What exactly will the judge look at to decide whether the copying of the works was significant or not? “Generally, a test developed in jurisprudence is applied that considers four factors: the nature of the protected work, the purpose for which it is used, how substantial the proportion of a work used is and the effect of the use in question on the market potential for the protected works,” Cetina explains. It is a complex process, and it is difficult to anticipate how the judge will assess the different factors.

Although Californian judges, this legal expert recalls, tend to be protectionist towards creative industries, as happened for example with the Napster case, the online music file-sharing portal that was closed by court decision in 2001. “Something very important in the substantive copy test is whether there has been access to previous works and whether there is a high degree of similarity between the original and the supposedly infringing work. So, if the work generated by AI is sufficiently similar, there could be something there,” adds Cetina.

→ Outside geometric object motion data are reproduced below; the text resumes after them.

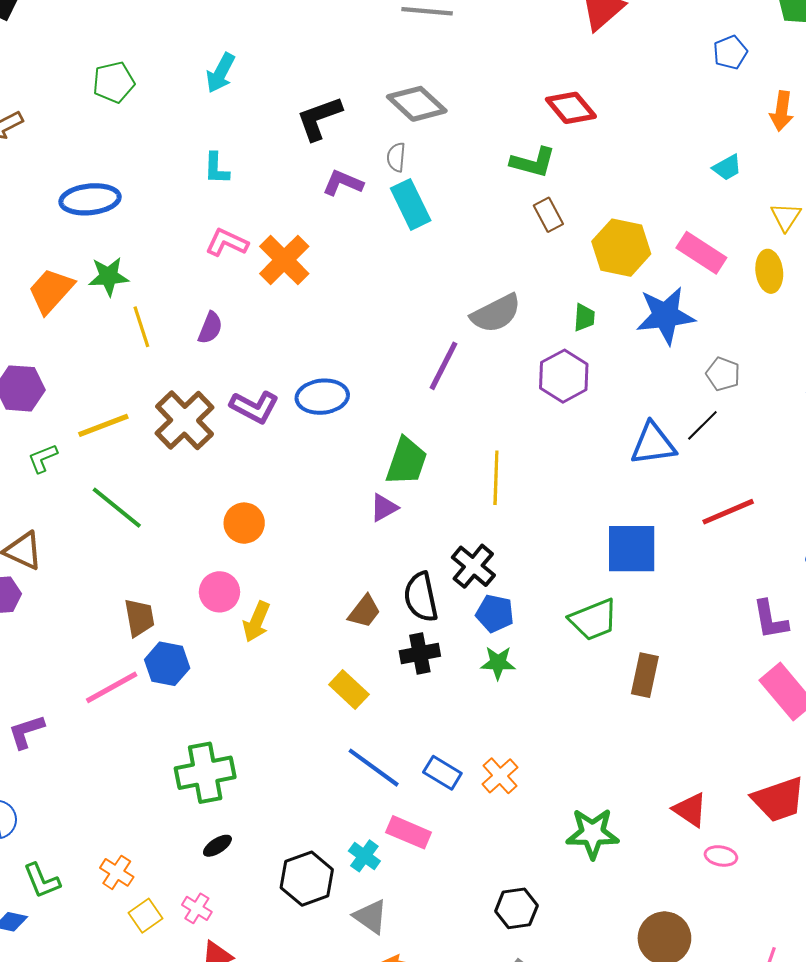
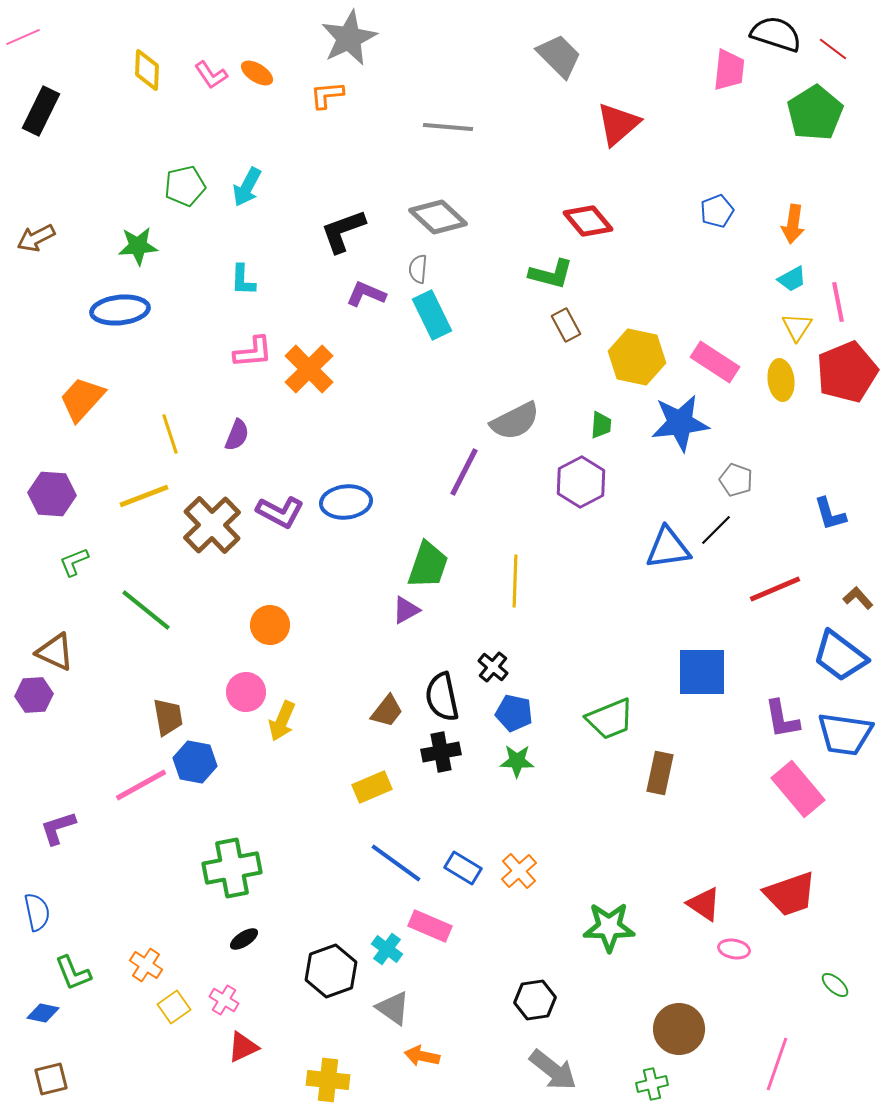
blue pentagon: (730, 52) -> (717, 211), moved
green pentagon: (114, 82) -> (185, 186), moved
cyan trapezoid: (727, 167) -> (792, 279), moved
pink L-shape: (227, 242) -> (253, 352), turned 150
green star: (109, 276) -> (138, 246), moved
yellow line: (103, 425) -> (144, 496), moved
red line: (728, 512) -> (775, 589), moved
blue square: (632, 549) -> (702, 672), moved
black cross: (473, 566) -> (493, 667), size x0.7
yellow rectangle: (349, 690) -> (372, 787), turned -66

The future of AI lies in the courts

The potential of generative AI became known to the general public in November 2022, when OpenAI presented its flagship tool: ChatGPT. Suddenly, we could converse with a machine that seemed to understand us, that answered our questions with ease, that was able to follow a conversation and that, after a few months in which it lied more than it talked, proved to be relatively reliable.

That was just the beginning. Other tools soon appeared, such as Dall-E, Stable Diffusion or Midjourney, capable of creating sophisticated and realistic images from a series of written instructions. The latest to arrive have been hyperrealistic video generators, such as Sora, from OpenAI, whose potential is both technically fascinating and ethically terrifying.

Some people sensed danger from the start, when the world was in full awe of the possibilities offered by this new technology. Butterick did so in the summer of 2022, before the arrival of ChatGPT. He was alerted by the launch of Microsoft’s GitHub Copilot, an AI-assisted programming tool that is trained with a large amount of open source software. The American, who is a programmer as well as a lawyer, filed a still-unresolved lawsuit against Microsoft in November of that year, accusing it of violating open license agreements.

That was the first legal attack against generative AI. In January 2023, the illustrators’ attack would come, and there has just been news about it. In July, it was the turn of a group of writers, who sued OpenAI and Meta for including books written by them in their training databases. In October last year, several record labels, including Universal Music Group, sued OpenAI and Meta. Anthropic for training their algorithms with copyrighted materials.

Since then, lawsuits have multiplied: Getty Images sued Stability AI for using images from its archives without permission, The New York Times took OpenAI and Microsoft to court for using millions of articles in training ChatGPT, and more writers (including George RR Martin and Jonathan Franzen) filed lawsuits against OpenAI on the same grounds.